India—Rising capital spending offers Australian export opportunities
India’s interim fiscal 2025 budget (year-ending March 2025), announced ahead of the general election in April-May, signals the government’s intentions to accelerate capital spending. Direct capital spending is projected to rise to INR11.1 trillion in FY2025 (US$134 billion), equal to 3.4% of GDP. That would be the highest public capital spending as a share of GDP since FY2005. Grants for states and public sector enterprises imply an even bigger boost (Chart). The broad infrastructure push, alongside strong domestic demand, is expected to see India remain the fastest-growing major economy in 2024 and 2025, with GDP growth of 6.5% per annum according to the IMF. Spending on physical infrastructure—targeted towards railways to boost connectivity between major cities—should help enhance the business environment, which remains challenging due to significant red tape, high tariff rates, trade protectionism, a complex tax system and several layers of bureaucracy.

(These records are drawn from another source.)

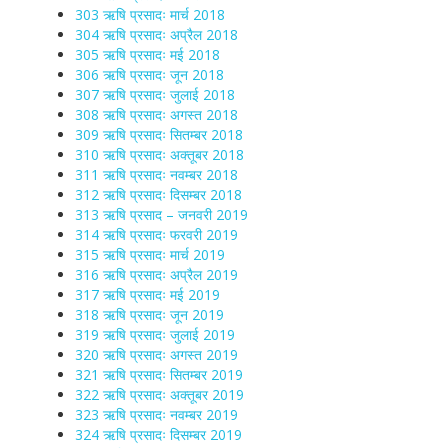
303 ऋषि प्रसादः मार्च 2018
304 ऋषि प्रसादः अप्रैल 2018
305 ऋषि प्रसादः मई 2018
306 ऋषि प्रसादः जून 2018
307 ऋषि प्रसादः जुलाई 2018
308 ऋषि प्रसादः अगस्त 2018
309 ऋषि प्रसादः सितम्बर 2018
310 ऋषि प्रसादः अक्तूबर 2018
311 ऋषि प्रसादः नवम्बर 2018
312 ऋषि प्रसादः दिसम्बर 2018
313 ऋषि प्रसाद – जनवरी 2019
314 ऋषि प्रसादः फरवरी 2019
315 ऋषि प्रसादः मार्च 2019
316 ऋषि प्रसादः अप्रैल 2019
317 ऋषि प्रसादः मई 2019
318 ऋषि प्रसादः जून 2019
319 ऋषि प्रसादः जुलाई 2019
320 ऋषि प्रसादः अगस्त 2019
321 ऋषि प्रसादः सितम्बर 2019
322 ऋषि प्रसादः अक्तूबर 2019
323 ऋषि प्रसादः नवम्बर 2019
324 ऋषि प्रसादः दिसम्बर 2019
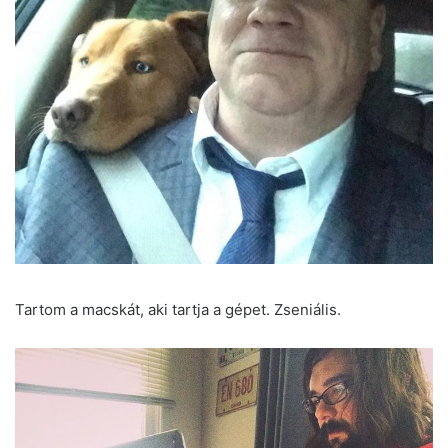
Tartom a macskát, aki tartja a gépet. Zseniális.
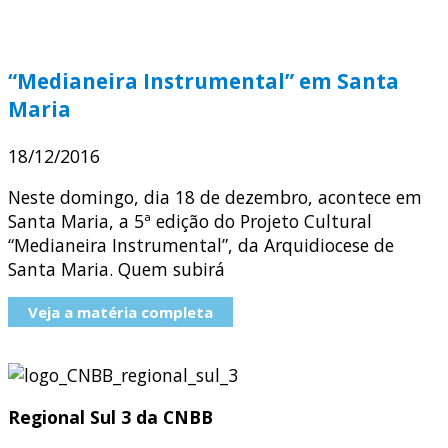
“Medianeira Instrumental” em Santa
Maria
18/12/2016
Neste domingo, dia 18 de dezembro, acontece em
Santa Maria, a 5ª edição do Projeto Cultural
“Medianeira Instrumental”, da Arquidiocese de
Santa Maria. Quem subirá
Veja a matéria completa
Regional Sul 3 da CNBB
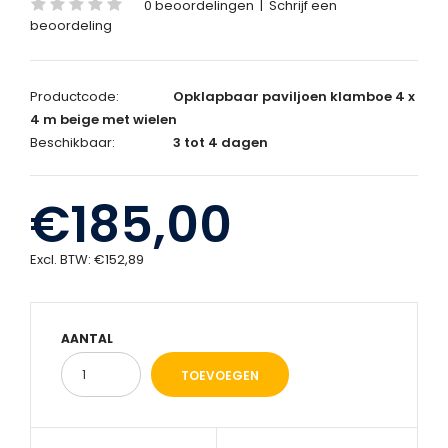
0 beoordelingen
|
Schrijf een
beoordeling
Productcode:
Opklapbaar paviljoen klamboe 4 x
4 m beige met wielen
Beschikbaar:
3 tot 4 dagen
€185,00
Excl. BTW:
€152,89
AANTAL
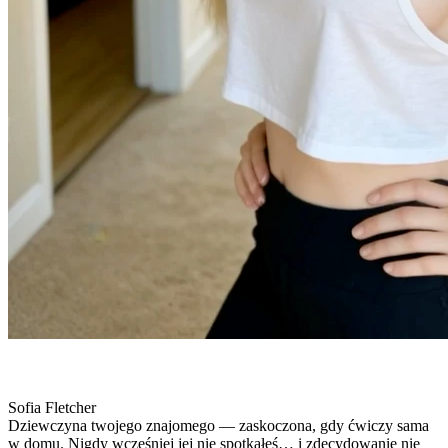
Sofia Fletcher
Dziewczyna twojego znajomego — zaskoczona, gdy ćwiczy sama
w domu. Nigdy wcześniej jej nie spotkałeś… i zdecydowanie nie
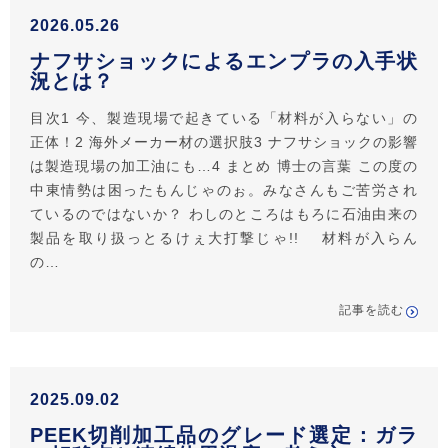
2026.05.26
ナフサショックによるエンプラの入手状
況とは？
目次1 今、製造現場で起きている「材料が入らない」の
正体！2 海外メーカー材の選択肢3 ナフサショックの影響
は製造現場の加工油にも…4 まとめ 博士の言葉 この度の
中東情勢は困ったもんじゃのぉ。みなさんもご苦労され
ているのではないか？ わしのところはもろに石油由来の
製品を取り扱っとるけぇ大打撃じゃ!! 材料が入らん
の…
記事を読む
2025.09.02
PEEK切削加工品のグレード選定：ガラ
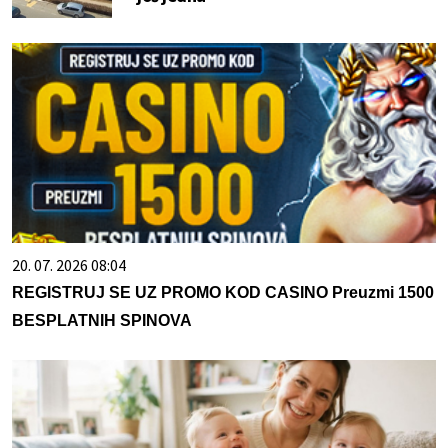
20. 07. 2026 08:04
REGISTRUJ SE UZ PROMO KOD CASINO Preuzmi 1500
BESPLATNIH SPINOVA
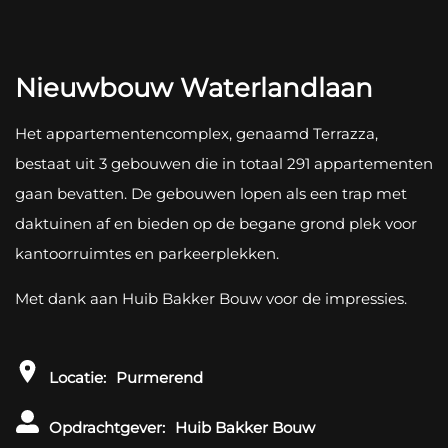
Nieuwbouw Waterlandlaan
Het appartementencomplex, genaamd Terrazza,
bestaat uit 3 gebouwen die in totaal 291 appartementen
gaan bevatten. De gebouwen lopen als een trap met
daktuinen af en bieden op de begane grond plek voor
kantoorruimtes en parkeerplekken.
Met dank aan Huib Bakker Bouw voor de impressies.
Locatie:
Purmerend
Opdrachtgever:
Huib Bakker Bouw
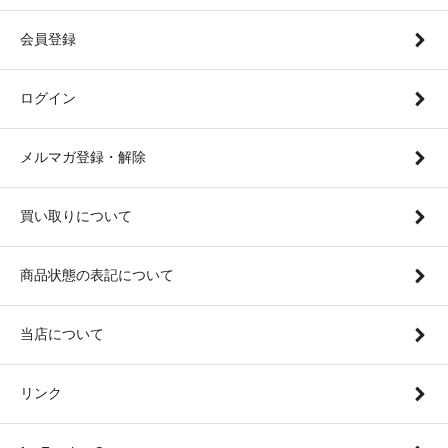
会員登録
ログイン
メルマガ登録・解除
買い取りについて
商品状態の表記について
当店について
リンク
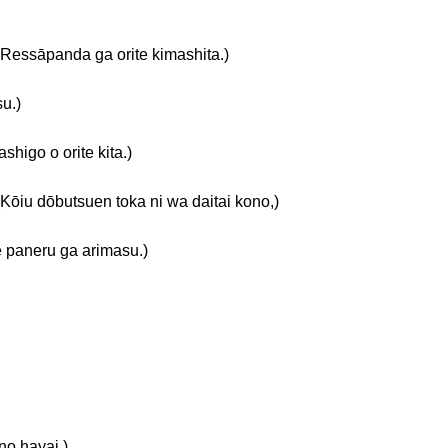
da ga orite kimashita.)
u.)
 o orite kita.)
tsuen toka ni wa daitai kono,)
ru ga arimasu.)
hayai.)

The planned reduction in the fiscal deficit from 5.8% of GDP in FY2024 to 5.1% in FY2025 and 4.5% in FY2026 reflects restraint in operational spending and fast nominal GDP growth. Although India’s debt composition helps mitigate debt sustainability risks, fiscal consolidation efforts are important given elevated public debt levels and contingent liability risks. A lack of populist measures signals the government’s strong confidence in its electoral prospects; indeed, polls suggest Prime Minister Modi is the world’s most popular major leader, with approval ratings of about 78%.
Australian exports to India rose to $33 billion in FY2023, 50% higher than the pre-COVID (2017-19) average. Higher Indian spending on roads, bridges and other infrastructure has helped boost demand for Australia’s resources and energy exports, a trend that is likely to continue. The Australia-India Economic Cooperation and Trade Agreement further supports Indian demand for Australian exports.